Trois matins plus tard, les mains chargées de pansements, Pilli se trouva devant un groupe de singes aux mines graves.

 

Affligés, ils s'étaient réunis au pied de l'arbre de famille. Ils annoncèrent une triste nouvelle :

- Grogui n'est plus ...

Le nez du singe-médecin se contracta de colère.

- Cela est impossible! J'ai enveloppé chaque jour, et avec savoir-faire, ses jambes!

Twiga, à l'ouïe de ces mots, confia à Lwivi et à Sukou, perchés sur une haute branche de l'épinier:

- Il se pourrait que bander une jambe ne soit pas le traitement le meilleur pour ce que les sans-queue nomment pneumonie? On ne peut enchaîner la mort, même avec les bandages les plus perfectionnés.

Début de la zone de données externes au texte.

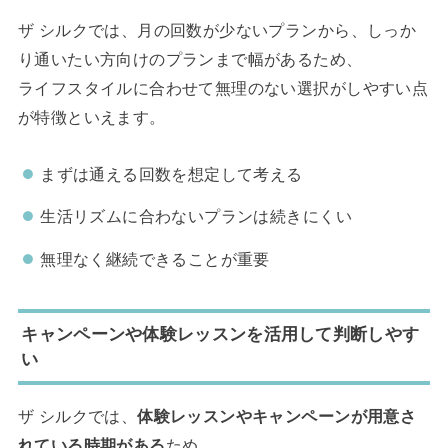
ザ シルクでは、月の回数が少ないプランから、しっか
り通いたい方向けのプランまで幅があるため、
ライフスタイルに合わせて無理のない選択がしやすい点
が特徴といえます。
まずは通える回数を想定して考える
生活リズムに合わないプランは続きにくい
無理なく継続できることが重要
キャンペーンや体験レッスンを活用して判断しやす
い
ザ シルクでは、
体験レッスンやキャンペーンが用意さ
れている時期がある
ため、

LES auditeurs secouèrent la tête. Daudi s'était levé. - Quoi qu'il en soit, lavez-vous les mains, mais ne négligez pas la malpropreté de vos cœurs. La santé de votre corps à moins d'importance que celle de votre âme. La maison d'un homme sur cette terre a peu de valeur comparée à sa place dans le ciel. Comme la dimension d'une souris comparée à celle d'un éléphant, ainsi est cette vie sur la terre comparée à l'Eternité. Attachez-vous à ce qui en vaut vraiment la peine.

Les paroles de Jésus sont: « Cherchez premièrement le Royaume de Dieu ... :).